In her essay, On Being Ill, Woolf doubts that prose is capable of conveying “this monster, this body, this miracle, its pain”, at least not without slipping into mysticism.[2]
“I am in bed with influenza” - but what does that convey of the great experience; how the world has changed its shape… the whole landscape of life lies remote and fair, like the shore seen from a ship far out at sea.[3]
One of the most notable features of Woolf’s essay is how it challenges us to engage with her illness experience outside of preconceived medical and diagnostic categories. Like John Donne’s Devotions Upon Emergent Occasions, Woolf’s musings on pain and suffering seem to speak directly to readers in the present, demolishing the barriers that time and changing theories of body and mind erect between convalescents in different eras.
Instead, invoking the image of a delirious invalid lying in bed listening for the creak of her lovers’ footstep on the stairs, she writes that it would be an error to assume that a novel devoted to influenza “lacked plot” or that “there was no love in it”. This is because “illness often takes on the disguise of love and plays the same old tricks”.
It suck’d me first
I would like to think my grumpiness is also an expression of love. I too listen out for the telltale creak of my wife’s footsteps even as I curse the pings from her phone. And though I lie prone in bed, trying to ignore the sciatica from an old back injury and the feeling of being wrapped in cotton wool, stray lines of poetry, subtly altered, pop into my head. Not the obvious ones, about “no man being an island”, but the more suggestive ones.
It suck’d me first, and now sucks thee/And in this flea our two coronas mingled be... This flea is you and I, and this/Our marriage bed, and Covid temple is”.
Delirious, I soon find my mind going where my libido cannot, “before, behind, between, above, below”. I am nothing but “two fooles, I know/For loving, and saying so/In whining poetry”.
But I am soon done with Donne. As Woolf reminds us, an illness this profound, this encompassing, “sweeps all that aside and leaves nothing but Shakespeare and oneself.”[4]
I consult my mental Rolodex, searching for half-remembered quotes from the bard. Perhaps, like Cleopatra, Covid is the ultimate chameleon. “Age cannot wither her, nor custom stale/Her infinite variety”. And while lesser viruses “cloy the appetites they feed… she makes hungry/Where most she satisfies”.
Is that what Lamb meant by a “whorseome lethargy”? Has Covid taken on the “disguise of love” or have I taken leave of my senses?
Alas, dear reader, my fingers begin to drag.
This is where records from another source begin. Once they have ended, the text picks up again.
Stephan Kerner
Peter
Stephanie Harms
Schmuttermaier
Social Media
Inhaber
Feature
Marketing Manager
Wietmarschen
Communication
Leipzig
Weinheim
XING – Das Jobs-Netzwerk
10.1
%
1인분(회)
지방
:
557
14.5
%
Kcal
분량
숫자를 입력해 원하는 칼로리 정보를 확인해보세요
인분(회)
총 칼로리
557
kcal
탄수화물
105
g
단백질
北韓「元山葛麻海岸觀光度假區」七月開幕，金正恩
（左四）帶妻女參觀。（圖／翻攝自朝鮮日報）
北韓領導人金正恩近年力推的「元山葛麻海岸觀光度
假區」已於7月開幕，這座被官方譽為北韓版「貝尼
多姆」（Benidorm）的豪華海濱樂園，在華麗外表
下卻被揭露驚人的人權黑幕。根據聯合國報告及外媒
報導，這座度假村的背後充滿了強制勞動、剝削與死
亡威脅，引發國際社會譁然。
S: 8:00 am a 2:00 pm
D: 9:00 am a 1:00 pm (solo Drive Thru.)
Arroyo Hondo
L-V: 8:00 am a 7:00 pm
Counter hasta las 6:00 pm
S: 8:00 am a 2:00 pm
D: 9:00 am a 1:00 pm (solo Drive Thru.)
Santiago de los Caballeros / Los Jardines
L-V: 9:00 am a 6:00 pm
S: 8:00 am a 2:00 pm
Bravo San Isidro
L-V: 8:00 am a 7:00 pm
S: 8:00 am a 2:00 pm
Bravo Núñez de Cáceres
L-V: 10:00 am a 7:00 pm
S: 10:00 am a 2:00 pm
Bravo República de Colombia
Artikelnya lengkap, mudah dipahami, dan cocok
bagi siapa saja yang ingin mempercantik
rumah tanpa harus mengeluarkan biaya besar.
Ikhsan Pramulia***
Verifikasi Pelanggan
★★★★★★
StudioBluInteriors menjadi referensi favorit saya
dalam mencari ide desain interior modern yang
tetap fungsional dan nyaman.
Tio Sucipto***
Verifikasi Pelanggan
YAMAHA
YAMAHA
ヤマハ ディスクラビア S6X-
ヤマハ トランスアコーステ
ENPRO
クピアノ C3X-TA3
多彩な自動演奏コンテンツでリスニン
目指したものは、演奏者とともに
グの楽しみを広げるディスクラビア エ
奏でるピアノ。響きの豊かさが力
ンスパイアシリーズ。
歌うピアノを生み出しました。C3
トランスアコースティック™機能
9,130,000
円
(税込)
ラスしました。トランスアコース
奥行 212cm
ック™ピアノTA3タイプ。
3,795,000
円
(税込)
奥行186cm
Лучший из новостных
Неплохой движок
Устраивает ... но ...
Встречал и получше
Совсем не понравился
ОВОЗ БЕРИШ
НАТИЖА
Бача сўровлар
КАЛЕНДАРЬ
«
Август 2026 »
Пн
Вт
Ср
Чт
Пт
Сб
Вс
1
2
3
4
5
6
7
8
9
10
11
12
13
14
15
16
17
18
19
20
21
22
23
No doubt Corona has many more tricks to play but, right now, my eyebrows are desperately in need of a trim.
[1] Nigel Nicholson (ed) The Letters of Virginia Woolf, II. London: Hogarth Press, 1975. 23 September 1922, p. 559.
[2] Virginia Woolf, ‘On Being Ill’, in The Moment and Other Essays.
[3] Woolf, ‘On Being Ill’, p. 16.
[4] Ibid, pp. 21-22.
Hi Philipp - only just seen this comment for which thanks. It's no fun being ill but I find that poetry is the best antidote for the lassitude that comes with the virus.
Hilerious train-of-thought, I quite enjoyed following through, as I wish to proclaim a swift and mundane recovery from the claws of illness that brought it fourth. Get your rest and see you up in no time Mark!